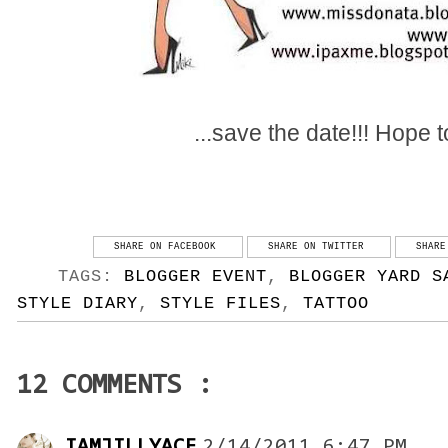
...save the date!!! Hope 
SHARE ON FACEBOOK
SHARE ON TWITTER
SHARE
TAGS:
BLOGGER EVENT
,
BLOGGER YARD S
STYLE DIARY
,
STYLE FILES
,
TATTOO
12 COMMENTS :
IAMJILLYACE
2/14/2011 6:47 PM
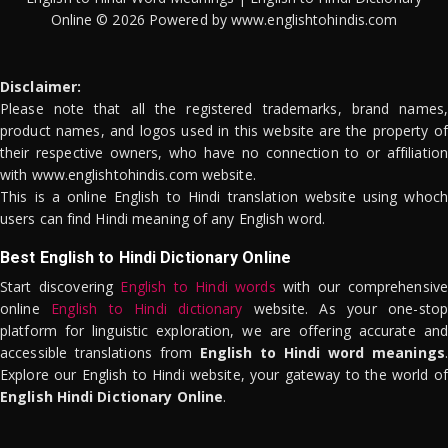
Online © 2026 Powered by www.englishtohindis.com
Disclaimer:
Please note that all the registered trademarks, brand names,
product names, and logos used in this website are the property of
their respective owners, who have no connection to or affiliation
with www.englishtohindis.com website.
This is a online English to Hindi translation website using whoch
users can find Hindi meaning of any English word.
Best English to Hindi Dictionary Online
Start discovering
English to Hindi words
with our comprehensive
online
English to Hindi dictionary
website. As your one-stop
platform for linguistic exploration, we are offering accurate and
accessible translations from
English to Hindi word meanings
.
Explore our English to Hindi website, your gateway to the world of
English Hindi Dictionary Online
.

++++++++++

> [Task to complete]: Match on "website" and report each line of the data above that has it.

> [Reply]:
product names, and logos used in this website are the property of
with www.englishtohindis.com website.
This is a online English to Hindi translation website using whoch
website. As your one-stop
Explore our English to Hindi website, your gateway to the world of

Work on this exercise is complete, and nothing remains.